SecurityAnalyst 9001 PASS 2654 ms I am ready to analyze security ...
...
NetworkAnalyzer 9016 PASS 2978 ms I am ready to analyze network t...
--------------------------------------------------------------------------------
14/14 agents responded.
  • PASS — the agent returned non-empty text within --timeout seconds.
  • FAIL — connection error, timeout, or an empty response. The error string is printed inline.
  • The script exits non-zero if any agent fails, so you can wire it into CI or a pre-commit gate.

Common Failure Patterns

SymptomLikely causeFix
All agents FAIL with ConnectErrorMesh not runningmake agents-local, then re-run.

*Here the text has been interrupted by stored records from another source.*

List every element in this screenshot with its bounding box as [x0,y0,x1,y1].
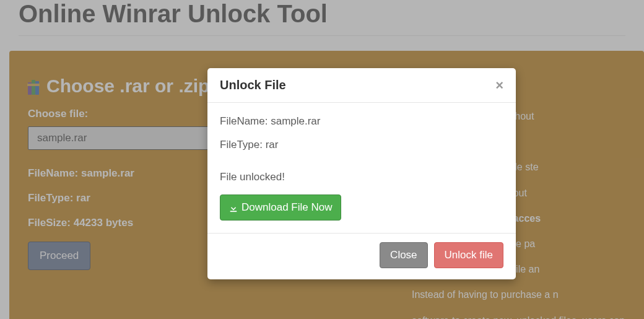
modal-filetype: FileType: rar [220,139,503,151]
close-icon[interactable]: × [495,79,503,92]
modal-header: Unlock File × [207,68,516,103]
download-label: Download File Now [242,201,332,214]
modal-title: Unlock File [220,78,286,92]
unlock-button[interactable]: Unlock file [434,242,503,268]
modal-unlocked-text: File unlocked! [220,171,503,183]
download-button[interactable]: Download File Now [220,194,341,221]
download-icon [229,203,238,212]
modal-footer: Close Unlock file [207,233,516,279]
unlock-modal: Unlock File × FileName: sample.rar FileT… [207,68,516,279]
modal-filename: FileName: sample.rar [220,115,503,128]
close-button[interactable]: Close [380,242,427,268]
modal-body: FileName: sample.rar FileType: rar File … [207,103,516,233]
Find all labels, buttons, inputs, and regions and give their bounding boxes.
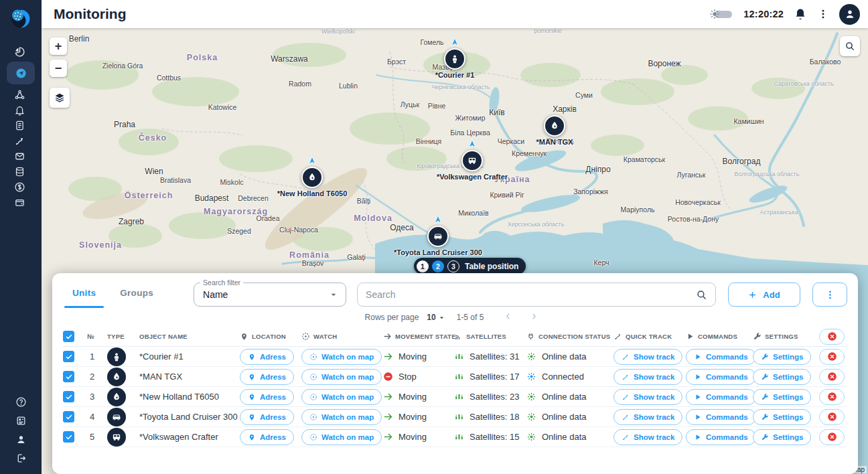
db-icon (14, 166, 25, 177)
connection-status: Connected (526, 372, 613, 382)
sidebar-item-reports[interactable] (7, 118, 32, 133)
marker-circle[interactable] (444, 48, 465, 70)
row-checkbox[interactable] (63, 371, 74, 382)
search-input[interactable] (366, 289, 696, 300)
show-track-button[interactable]: Show track (613, 409, 682, 425)
tab-units[interactable]: Units (60, 283, 108, 307)
sidebar-item-messages[interactable] (7, 149, 32, 163)
rows-per-page-select[interactable]: 10 (427, 313, 445, 322)
sidebar-item-dashboard[interactable] (7, 44, 32, 59)
address-button[interactable]: Adress (240, 389, 294, 405)
marker-circle[interactable] (427, 226, 449, 247)
settings-button[interactable]: Settings (753, 409, 811, 425)
delete-button[interactable] (819, 409, 845, 425)
step-1-button[interactable]: 1 (417, 260, 429, 272)
topbar-menu-icon[interactable] (817, 8, 829, 20)
prev-page-button[interactable] (497, 312, 519, 323)
delete-button[interactable] (819, 369, 845, 385)
marker-circle[interactable] (461, 150, 483, 171)
sidebar-item-data[interactable] (7, 164, 32, 179)
watch-on-map-button[interactable]: Watch on map (301, 389, 382, 405)
settings-button[interactable]: Settings (753, 369, 811, 385)
zoom-out-button[interactable]: − (50, 60, 67, 77)
layers-button[interactable] (50, 88, 70, 108)
search-icon[interactable] (696, 289, 707, 301)
zoom-in-button[interactable]: + (50, 37, 67, 55)
theme-toggle[interactable] (708, 7, 733, 21)
settings-button[interactable]: Settings (753, 429, 811, 445)
commands-button[interactable]: Commands (686, 429, 756, 445)
address-button[interactable]: Adress (240, 369, 294, 385)
sidebar-item-billing[interactable] (7, 179, 32, 194)
commands-button[interactable]: Commands (686, 409, 756, 425)
sidebar-item-news[interactable] (8, 412, 33, 428)
sidebar-item-tracking[interactable] (7, 87, 32, 102)
object-name: *New Holland T6050 (139, 392, 240, 402)
route-icon (622, 373, 630, 381)
pin-icon (248, 353, 256, 361)
col-movement-state: MOVEMENT STATE (383, 332, 454, 341)
show-track-button[interactable]: Show track (613, 389, 682, 405)
marker-circle[interactable] (544, 115, 565, 137)
map-marker-label: *Toyota Land Cruiser 300 (394, 248, 482, 256)
show-track-button[interactable]: Show track (613, 369, 682, 385)
x-circle-icon (827, 412, 837, 422)
signal-bars-icon (454, 372, 464, 382)
delete-button[interactable] (819, 389, 845, 405)
plug-icon (526, 332, 535, 341)
sidebar-item-help[interactable] (8, 394, 33, 410)
add-button[interactable]: Add (728, 283, 800, 307)
van-icon (467, 155, 478, 166)
watch-on-map-button[interactable]: Watch on map (301, 349, 382, 365)
next-page-button[interactable] (523, 312, 545, 323)
show-track-button[interactable]: Show track (613, 349, 682, 365)
row-checkbox[interactable] (63, 351, 74, 362)
sidebar-item-monitoring[interactable] (7, 62, 35, 84)
col-quick-track: QUICK TRACK (613, 332, 686, 341)
sidebar-item-notifications[interactable] (7, 102, 32, 117)
search-filter-select[interactable]: Search filter Name (194, 283, 346, 307)
user-icon (15, 434, 27, 445)
route-icon (622, 353, 630, 361)
address-button[interactable]: Adress (240, 409, 294, 425)
table-row: 5 *Volkswagen Crafter Adress Watch on ma… (63, 427, 847, 447)
row-checkbox[interactable] (63, 391, 74, 402)
panel-menu-button[interactable] (812, 283, 847, 307)
select-all-checkbox[interactable] (63, 331, 74, 342)
delete-all-button[interactable] (819, 329, 845, 345)
globe-icon (15, 68, 27, 79)
satellite-dish-icon (454, 332, 463, 341)
delete-button[interactable] (819, 429, 845, 445)
sidebar-item-routes[interactable] (7, 133, 32, 148)
tab-groups[interactable]: Groups (108, 283, 165, 307)
delete-button[interactable] (819, 349, 845, 365)
watch-on-map-button[interactable]: Watch on map (301, 409, 382, 425)
sidebar-item-profile[interactable] (8, 431, 33, 447)
step-3-button[interactable]: 3 (447, 260, 459, 272)
row-checkbox[interactable] (63, 411, 74, 422)
commands-button[interactable]: Commands (686, 349, 756, 365)
show-track-button[interactable]: Show track (613, 429, 682, 445)
marker-circle[interactable] (301, 167, 323, 188)
wallet-icon (14, 197, 25, 208)
address-button[interactable]: Adress (240, 429, 294, 445)
sidebar-item-logout[interactable] (8, 450, 33, 466)
unit-type-car-icon (107, 408, 126, 426)
avatar[interactable] (839, 4, 860, 25)
address-button[interactable]: Adress (240, 349, 294, 365)
watch-on-map-button[interactable]: Watch on map (301, 369, 382, 385)
sidebar (0, 0, 42, 474)
notifications-bell-icon[interactable] (794, 7, 807, 21)
watch-on-map-button[interactable]: Watch on map (301, 429, 382, 445)
map-search-button[interactable] (840, 36, 860, 56)
row-checkbox[interactable] (63, 431, 74, 443)
route-icon (622, 413, 630, 421)
col-connection-status: CONNECTION STATUS (526, 332, 613, 341)
step-2-button[interactable]: 2 (432, 260, 444, 272)
settings-button[interactable]: Settings (753, 349, 811, 365)
crosshair-icon (301, 332, 310, 341)
sidebar-item-payments[interactable] (7, 195, 32, 210)
commands-button[interactable]: Commands (686, 369, 756, 385)
settings-button[interactable]: Settings (753, 389, 811, 405)
commands-button[interactable]: Commands (686, 389, 756, 405)
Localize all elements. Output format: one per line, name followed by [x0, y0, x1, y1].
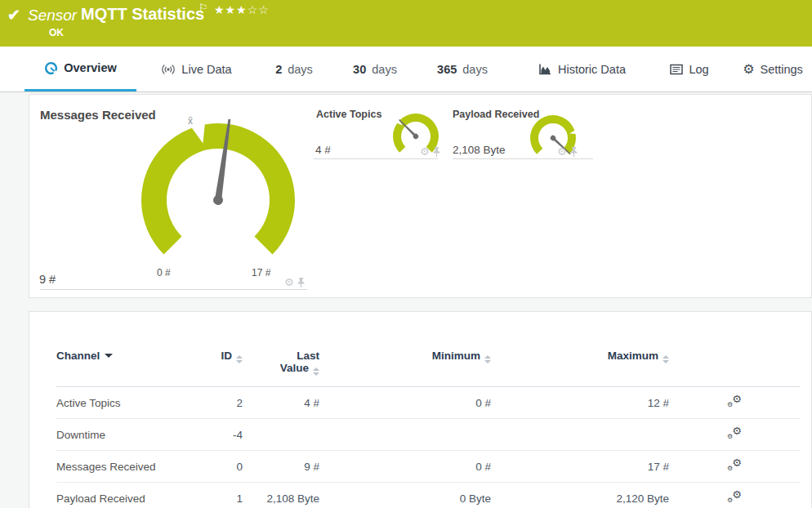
tile-divider: [40, 289, 307, 290]
sort-icon: [663, 355, 669, 363]
cell-maximum: 12 #: [491, 387, 669, 419]
cell-minimum: 0 #: [319, 387, 491, 419]
edit-channel-icon[interactable]: ⚙⚙: [727, 459, 742, 472]
channels-panel: Channel ID Last Value Minimum Maximum Ac…: [29, 311, 812, 508]
header-id-label: ID: [221, 350, 233, 362]
cell-channel: Messages Received: [56, 451, 203, 483]
log-list-icon: [670, 64, 683, 75]
stars-filled[interactable]: ★★★: [214, 3, 248, 16]
tab-overview-label: Overview: [64, 61, 117, 74]
cell-last-value: 9 #: [243, 451, 319, 483]
tab-2-days[interactable]: 2 days: [265, 47, 323, 91]
cell-maximum: 2,120 Byte: [491, 483, 669, 508]
sort-icon: [313, 368, 319, 376]
header-channel[interactable]: Channel: [56, 312, 203, 387]
table-row: Downtime -4 ⚙⚙: [56, 419, 800, 451]
cell-channel: Payload Received: [56, 483, 203, 508]
header-minimum[interactable]: Minimum: [319, 312, 491, 387]
header-value-label: Value: [280, 362, 309, 374]
tile-icons-messages: ⚙: [284, 277, 305, 287]
edit-channel-icon[interactable]: ⚙⚙: [727, 395, 742, 408]
cell-minimum: 0 Byte: [319, 483, 491, 508]
tab-settings[interactable]: ⚙ Settings: [735, 47, 810, 91]
cell-maximum: 17 #: [491, 451, 669, 483]
tab-30-days-unit: days: [372, 63, 397, 76]
tab-365-days[interactable]: 365 days: [426, 47, 499, 91]
priority-stars[interactable]: ★★★☆☆: [214, 3, 270, 16]
tab-2-days-number: 2: [275, 63, 282, 76]
messages-received-gauge: [136, 117, 300, 280]
header-channel-label: Channel: [56, 350, 100, 362]
gauge-max-label: 17 #: [252, 267, 270, 279]
cell-id: 0: [203, 451, 243, 483]
cell-id: 1: [203, 483, 243, 508]
tab-historic-data[interactable]: Historic Data: [527, 47, 637, 91]
header-id[interactable]: ID: [203, 312, 243, 387]
table-header-row: Channel ID Last Value Minimum Maximum: [56, 312, 800, 387]
pin-icon[interactable]: [433, 147, 440, 157]
tile-divider: [453, 158, 593, 159]
tab-30-days-number: 30: [353, 63, 366, 76]
sensor-title: MQTT Statistics: [81, 5, 204, 24]
table-row: Payload Received 1 2,108 Byte 0 Byte 2,1…: [56, 483, 800, 508]
gear-icon[interactable]: ⚙: [284, 277, 294, 287]
cell-last-value: 2,108 Byte: [243, 483, 319, 508]
header-last-value[interactable]: Last Value: [243, 312, 319, 387]
gauges-panel: Messages Received x̄ 0 # 17 # 9 # ⚙ Acti…: [29, 94, 812, 298]
cell-id: -4: [203, 419, 243, 451]
sensor-header: ✔ Sensor MQTT Statistics ⚐ ★★★☆☆ OK: [0, 0, 812, 47]
gauge-active-topics-value: 4 #: [315, 144, 331, 156]
tab-2-days-unit: days: [288, 63, 313, 76]
gauge-payload-value: 2,108 Byte: [453, 144, 506, 156]
header-minimum-label: Minimum: [432, 350, 480, 362]
prtg-sensor-page: ✔ Sensor MQTT Statistics ⚐ ★★★☆☆ OK Over…: [0, 0, 812, 508]
broadcast-icon: [161, 63, 176, 76]
tab-live-data-label: Live Data: [181, 63, 231, 76]
gear-icon[interactable]: ⚙: [420, 146, 430, 157]
cell-id: 2: [203, 387, 243, 419]
gear-icon: ⚙: [743, 63, 754, 76]
gauge-min-label: 0 #: [157, 267, 171, 279]
edit-channel-icon[interactable]: ⚙⚙: [727, 491, 742, 504]
gauge-active-topics-title: Active Topics: [316, 109, 381, 120]
gauge-icon: [44, 61, 58, 75]
header-edit: [669, 312, 800, 387]
pin-icon[interactable]: [297, 278, 305, 287]
table-row: Messages Received 0 9 # 0 # 17 # ⚙⚙: [56, 451, 800, 483]
cell-channel: Downtime: [56, 419, 203, 451]
tab-historic-data-label: Historic Data: [558, 63, 626, 76]
header-last-label: Last: [243, 350, 319, 362]
cell-last-value: 4 #: [243, 387, 319, 419]
flag-icon[interactable]: ⚐: [199, 2, 208, 14]
tab-365-days-unit: days: [462, 63, 488, 76]
channels-table: Channel ID Last Value Minimum Maximum Ac…: [56, 312, 800, 508]
tile-divider: [314, 158, 438, 159]
edit-channel-icon[interactable]: ⚙⚙: [727, 427, 742, 440]
cell-channel: Active Topics: [56, 387, 203, 419]
pin-icon[interactable]: [570, 147, 578, 157]
stars-empty[interactable]: ☆☆: [248, 3, 270, 16]
tab-365-days-number: 365: [437, 63, 457, 76]
tab-log[interactable]: Log: [662, 47, 717, 91]
area-chart-icon: [538, 63, 552, 75]
sort-icon: [236, 355, 243, 363]
cell-minimum: 0 #: [319, 451, 491, 483]
average-marker-symbol: x̄: [188, 115, 193, 127]
gear-icon[interactable]: ⚙: [557, 146, 567, 157]
tab-live-data[interactable]: Live Data: [149, 47, 243, 91]
cell-minimum: [319, 419, 491, 451]
tab-overview[interactable]: Overview: [25, 47, 136, 91]
tile-icons-active-topics: ⚙: [420, 146, 440, 157]
header-maximum[interactable]: Maximum: [491, 312, 669, 387]
header-maximum-label: Maximum: [608, 350, 658, 362]
gauge-messages-value: 9 #: [39, 273, 56, 286]
cell-maximum: [491, 419, 669, 451]
table-row: Active Topics 2 4 # 0 # 12 # ⚙⚙: [56, 387, 800, 419]
tile-icons-payload: ⚙: [557, 146, 578, 157]
status-badge: OK: [49, 27, 64, 38]
sort-icon: [484, 355, 491, 363]
object-kind-label: Sensor: [28, 7, 77, 25]
tab-30-days[interactable]: 30 days: [343, 47, 407, 91]
tab-bar: Overview Live Data 2 days 30 days 365 da…: [0, 47, 812, 92]
tab-settings-label: Settings: [760, 63, 802, 76]
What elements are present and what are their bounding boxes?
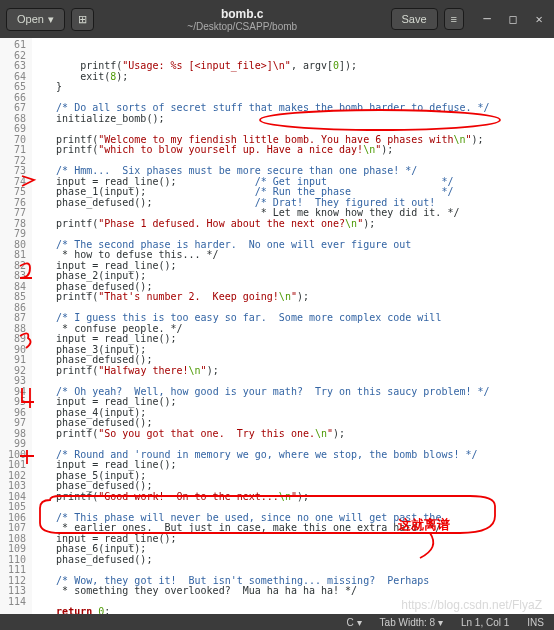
- chevron-down-icon: ▾: [48, 13, 54, 26]
- line-number: 85: [0, 292, 26, 303]
- line-number: 89: [0, 334, 26, 345]
- line-number: 81: [0, 250, 26, 261]
- hamburger-icon: ≡: [451, 13, 457, 25]
- line-number: 113: [0, 586, 26, 597]
- line-number-gutter: 6162636465666768697071727374757677787980…: [0, 38, 32, 614]
- code-line[interactable]: input = read_line();: [32, 397, 554, 408]
- line-number: 69: [0, 124, 26, 135]
- code-view[interactable]: printf("Usage: %s [<input_file>]\n", arg…: [32, 38, 554, 614]
- code-line[interactable]: * how to defuse this... */: [32, 250, 554, 261]
- line-number: 91: [0, 355, 26, 366]
- code-line[interactable]: phase_6(input);: [32, 544, 554, 555]
- line-number: 109: [0, 544, 26, 555]
- line-number: 75: [0, 187, 26, 198]
- code-line[interactable]: printf("So you got that one. Try this on…: [32, 429, 554, 440]
- annotation-text: 这就离谱: [398, 516, 450, 534]
- filepath-label: ~/Desktop/CSAPP/bomb: [100, 21, 385, 32]
- status-lang[interactable]: C ▾: [347, 617, 362, 628]
- code-line[interactable]: }: [32, 82, 554, 93]
- line-number: 83: [0, 271, 26, 282]
- line-number: 87: [0, 313, 26, 324]
- code-line[interactable]: exit(8);: [32, 72, 554, 83]
- line-number: 79: [0, 229, 26, 240]
- open-button[interactable]: Open ▾: [6, 8, 65, 31]
- line-number: 71: [0, 145, 26, 156]
- line-number: 114: [0, 597, 26, 608]
- titlebar: Open ▾ ⊞ bomb.c ~/Desktop/CSAPP/bomb Sav…: [0, 0, 554, 38]
- line-number: 99: [0, 439, 26, 450]
- code-line[interactable]: phase_defused();: [32, 555, 554, 566]
- code-line[interactable]: * something they overlooked? Mua ha ha h…: [32, 586, 554, 597]
- code-line[interactable]: printf("which to blow yourself up. Have …: [32, 145, 554, 156]
- new-tab-button[interactable]: ⊞: [71, 8, 94, 31]
- maximize-icon: □: [509, 12, 516, 26]
- filename-label: bomb.c: [100, 7, 385, 21]
- maximize-button[interactable]: □: [504, 10, 522, 28]
- line-number: 73: [0, 166, 26, 177]
- line-number: 63: [0, 61, 26, 72]
- new-tab-icon: ⊞: [78, 13, 87, 26]
- code-line[interactable]: printf("Phase 1 defused. How about the n…: [32, 219, 554, 230]
- line-number: 67: [0, 103, 26, 114]
- code-line[interactable]: phase_2(input);: [32, 271, 554, 282]
- line-number: 101: [0, 460, 26, 471]
- editor-area[interactable]: 6162636465666768697071727374757677787980…: [0, 38, 554, 614]
- line-number: 93: [0, 376, 26, 387]
- close-button[interactable]: ✕: [530, 10, 548, 28]
- minimize-button[interactable]: ─: [478, 10, 496, 28]
- line-number: 111: [0, 565, 26, 576]
- line-number: 65: [0, 82, 26, 93]
- statusbar: C ▾ Tab Width: 8 ▾ Ln 1, Col 1 INS: [0, 614, 554, 630]
- code-line[interactable]: [32, 597, 554, 608]
- line-number: 103: [0, 481, 26, 492]
- close-icon: ✕: [535, 12, 542, 26]
- save-button[interactable]: Save: [391, 8, 438, 30]
- status-position[interactable]: Ln 1, Col 1: [461, 617, 509, 628]
- minimize-icon: ─: [483, 12, 490, 26]
- code-line[interactable]: input = read_line();: [32, 460, 554, 471]
- status-tabwidth[interactable]: Tab Width: 8 ▾: [380, 617, 443, 628]
- code-line[interactable]: /* I guess this is too easy so far. Some…: [32, 313, 554, 324]
- status-mode[interactable]: INS: [527, 617, 544, 628]
- code-line[interactable]: initialize_bomb();: [32, 114, 554, 125]
- line-number: 61: [0, 40, 26, 51]
- code-line[interactable]: printf("Good work! On to the next...\n")…: [32, 492, 554, 503]
- code-line[interactable]: * earlier ones. But just in case, make t…: [32, 523, 554, 534]
- code-line[interactable]: printf("That's number 2. Keep going!\n")…: [32, 292, 554, 303]
- line-number: 77: [0, 208, 26, 219]
- line-number: 95: [0, 397, 26, 408]
- save-label: Save: [402, 13, 427, 25]
- code-line[interactable]: printf("Halfway there!\n");: [32, 366, 554, 377]
- line-number: 97: [0, 418, 26, 429]
- code-line[interactable]: input = read_line();: [32, 334, 554, 345]
- title-center: bomb.c ~/Desktop/CSAPP/bomb: [100, 7, 385, 32]
- code-line[interactable]: /* Do all sorts of secret stuff that mak…: [32, 103, 554, 114]
- line-number: 107: [0, 523, 26, 534]
- menu-button[interactable]: ≡: [444, 8, 464, 30]
- line-number: 105: [0, 502, 26, 513]
- open-label: Open: [17, 13, 44, 25]
- code-line[interactable]: return 0;: [32, 607, 554, 614]
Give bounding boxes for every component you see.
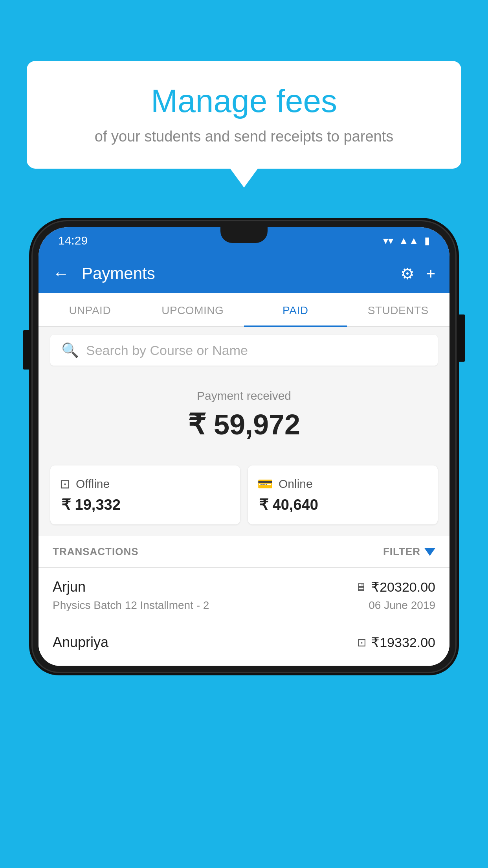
transaction-amount: ₹19332.00	[371, 634, 435, 650]
payment-received-section: Payment received ₹ 59,972	[39, 373, 449, 465]
payment-cards: ⊡ Offline ₹ 19,332 💳 Online ₹ 40,640	[39, 465, 449, 536]
status-time: 14:29	[58, 234, 88, 247]
offline-card: ⊡ Offline ₹ 19,332	[50, 465, 240, 524]
speech-bubble-subtitle: of your students and send receipts to pa…	[50, 128, 438, 145]
transaction-amount-wrapper: 🖥 ₹20320.00	[355, 579, 435, 595]
settings-button[interactable]: ⚙	[400, 265, 415, 283]
filter-button[interactable]: FILTER	[383, 546, 435, 558]
online-icon: 💳	[257, 476, 273, 491]
online-amount: ₹ 40,640	[257, 496, 428, 513]
status-icons: ▾▾ ▲▲ ▮	[383, 235, 430, 247]
search-icon: 🔍	[61, 342, 79, 359]
phone-notch	[220, 227, 268, 243]
transaction-course: Physics Batch 12 Installment - 2	[53, 599, 209, 612]
transaction-date: 06 June 2019	[369, 599, 435, 612]
online-card-header: 💳 Online	[257, 476, 428, 491]
tab-paid[interactable]: PAID	[244, 293, 347, 326]
transaction-row[interactable]: Arjun 🖥 ₹20320.00 Physics Batch 12 Insta…	[39, 568, 449, 623]
search-container: 🔍 Search by Course or Name	[39, 327, 449, 373]
transaction-name: Arjun	[53, 579, 86, 595]
speech-bubble-title: Manage fees	[50, 83, 438, 120]
offline-label: Offline	[76, 477, 110, 491]
transaction-payment-icon: 🖥	[355, 581, 366, 594]
transaction-row[interactable]: Anupriya ⊡ ₹19332.00	[39, 623, 449, 666]
back-button[interactable]: ←	[53, 264, 69, 283]
add-button[interactable]: +	[426, 265, 435, 283]
battery-icon: ▮	[424, 235, 430, 247]
search-input[interactable]: Search by Course or Name	[86, 343, 248, 358]
speech-bubble-container: Manage fees of your students and send re…	[27, 61, 461, 169]
transaction-bottom: Physics Batch 12 Installment - 2 06 June…	[53, 599, 435, 612]
signal-icon: ▲▲	[399, 235, 419, 247]
payment-received-amount: ₹ 59,972	[50, 408, 438, 441]
online-label: Online	[279, 477, 313, 491]
wifi-icon: ▾▾	[383, 235, 393, 247]
transaction-top: Anupriya ⊡ ₹19332.00	[53, 634, 435, 651]
tab-upcoming[interactable]: UPCOMING	[141, 293, 244, 326]
transaction-name: Anupriya	[53, 634, 108, 651]
phone-outer: 14:29 ▾▾ ▲▲ ▮ ← Payments ⚙ + UNPAID UP	[31, 220, 457, 673]
tabs-bar: UNPAID UPCOMING PAID STUDENTS	[39, 293, 449, 327]
search-box[interactable]: 🔍 Search by Course or Name	[50, 335, 438, 366]
online-card: 💳 Online ₹ 40,640	[248, 465, 438, 524]
filter-icon	[424, 548, 435, 556]
tab-students[interactable]: STUDENTS	[347, 293, 450, 326]
tab-unpaid[interactable]: UNPAID	[39, 293, 141, 326]
transaction-amount: ₹20320.00	[371, 579, 435, 595]
payment-received-label: Payment received	[50, 389, 438, 403]
app-title: Payments	[82, 264, 391, 283]
app-bar-actions: ⚙ +	[400, 265, 435, 283]
transaction-payment-icon: ⊡	[357, 636, 366, 649]
transaction-top: Arjun 🖥 ₹20320.00	[53, 579, 435, 595]
app-bar: ← Payments ⚙ +	[39, 254, 449, 293]
phone-screen: 14:29 ▾▾ ▲▲ ▮ ← Payments ⚙ + UNPAID UP	[39, 227, 449, 666]
offline-card-header: ⊡ Offline	[60, 476, 231, 491]
transactions-header: TRANSACTIONS FILTER	[39, 536, 449, 568]
transactions-label: TRANSACTIONS	[53, 546, 139, 558]
transaction-amount-wrapper: ⊡ ₹19332.00	[357, 634, 435, 650]
speech-bubble: Manage fees of your students and send re…	[27, 61, 461, 169]
offline-amount: ₹ 19,332	[60, 496, 231, 513]
phone-wrapper: 14:29 ▾▾ ▲▲ ▮ ← Payments ⚙ + UNPAID UP	[31, 220, 457, 868]
filter-label: FILTER	[383, 546, 420, 558]
offline-icon: ⊡	[60, 476, 70, 491]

One port FAILs, rest PASSThat specialist crashed during startupCheck /tmp/agents-mesh.log (or your launcher log) for that agent's traceback.
Multiple FAILs after a model swapWrong OLLAMA_MODEL or model not pulledmake llm-doctor then make ollama-pull-granite.
Timeouts on the first probe onlyCold start of the shared modelRe-run; subsequent probes reuse the warm ChatModel.